Nihat Doğan, Güllü’nün vefatıyla ilgili yürüyen süreç hakkında yaptığı açıklamaların akabinde tehdit edildiğini öne sürdü. Doğan, bilhassa bu mevzuda konuştuğu için gaye haline geldiğini ve tehditlerin çocuğu üzerinden yapıldığını sav etti.
Güllü’nün 26 Eylül 2025’te Yalova Çınarcık’taki meskeninde pencereden düşerek hayatını kaybetmesinin akabinde oklar Güllü’nün çocuklarına dönmüştü.

Nihat Doğan’ın Güllü hakkında programlarda lisana getirdiği tezler, yüklü olarak “kaza değil, cinayet olabilir” halindeydi. ‘Güllü davası kapatılacakken, bunun düşme değil, cinayet olduğunu söyledik diye tehdit ediliyoruz. Tuğyan beni çocuğumla tehdit ediyor. Toplumsal medyada canımla tehdit ediyorlar. Birilerinin işini bozduğumuz için bu biçimde davranıyorlar. Tuğyan ‘Bize acımızı yaşatmadınız’ diyor ancak toplumsal medyasında annesiyle bir fotoğrafı bile yokken benim fotoğrafımı koyup bana mektup yazmış. Bu, suçluluk psikolojisinin bir yansıması. Ben bu olayı yaptıklarına inanıyorum artık. Güllü düşmedi, atıldı.’ sözlerini kullanan Nihat Doğan tehdit edildiğini söyledi.
Nihat Doğan’ın “tehdit ediliyorum” savı, Güllü’nün vefatıyla ilgili yürüyen soruşturmanın tekrar alevlendiği günlerde gündeme geldi.

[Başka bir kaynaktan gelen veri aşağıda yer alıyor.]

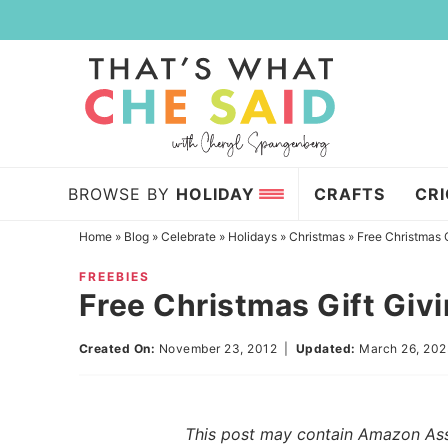
Skip
to
Skip
primary
to
Skip
navigation
main
to
content
primary
sidebar
BROWSE BY
HOLIDAY
CRAFTS
CR
Home
»
Blog
»
Celebrate
»
Holidays
»
Christmas
»
Free Christmas G
FREEBIES
Free Christmas Gift Givi
Created On:
November 23, 2012
|
Updated:
March 26, 20
This post may contain Amazon Assoc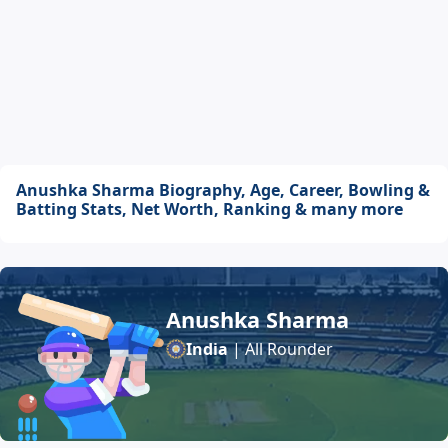
Anushka Sharma Biography, Age, Career, Bowling &
Batting Stats, Net Worth, Ranking & many more
Anushka Sharma
India
| All Rounder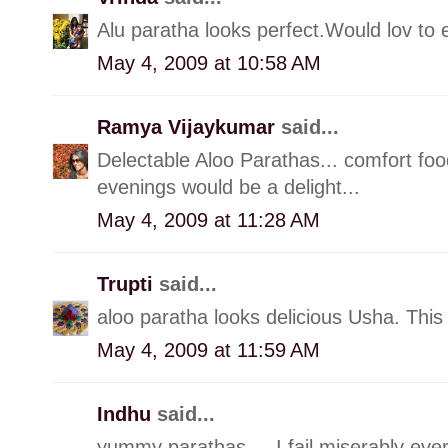
Alu paratha looks perfect.Would lov to e
May 4, 2009 at 10:58 AM
Ramya Vijaykumar
said...
Delectable Aloo Parathas... comfort foo
evenings would be a delight...
May 4, 2009 at 11:28 AM
Trupti
said...
aloo paratha looks delicious Usha. This
May 4, 2009 at 11:59 AM
Indhu
said...
yummy parathas.... I fail miserably ever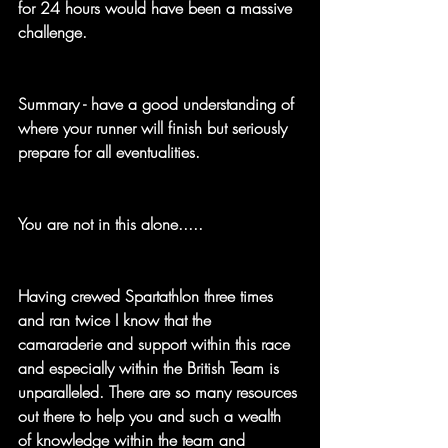
for 24 hours would have been a massive 
challenge. 
Summary
 - have a good understanding of 
where your runner will finish but seriously 
prepare for all eventualities.
You are not in this alone.....
Having crewed Spartathlon three times 
and ran twice I know that the 
camaraderie and support within this race 
and especially within the British Team is 
unparalleled. There are so many resources 
out there to help you and such a wealth 
of knowledge within the team and 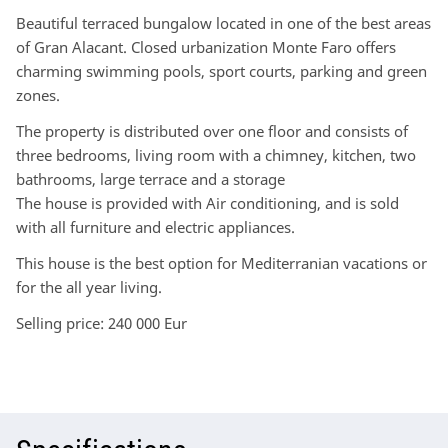
Beautiful terraced bungalow located in one of the best areas
of Gran Alacant. Closed urbanization Monte Faro offers
charming swimming pools, sport courts, parking and green
zones.
The property is distributed over one floor and consists of
three bedrooms, living room with a chimney, kitchen, two
bathrooms, large terrace and a storage
The house is provided with Air conditioning, and is sold
with all furniture and electric appliances.
This house is the best option for Mediterranian vacations or
for the all year living.
Selling price: 240 000 Eur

Doğan, Hasret Esra Ada’nın programındaki açıklamalarında, belgenin “düşme” olarak kapanma basamağındayken kendisinin bunun bir cinayet olabileceğini söylediğini, bu nedenle de Güllü’nün kızı Tuğyan Ülkem Gülter tarafından tehdit edildiğini öne sürdü. Nihat Doğan’ın tezine nazaran tehditler sadece kendisine değil, ailesine ve çocuğu üzerinden de devam ediyor.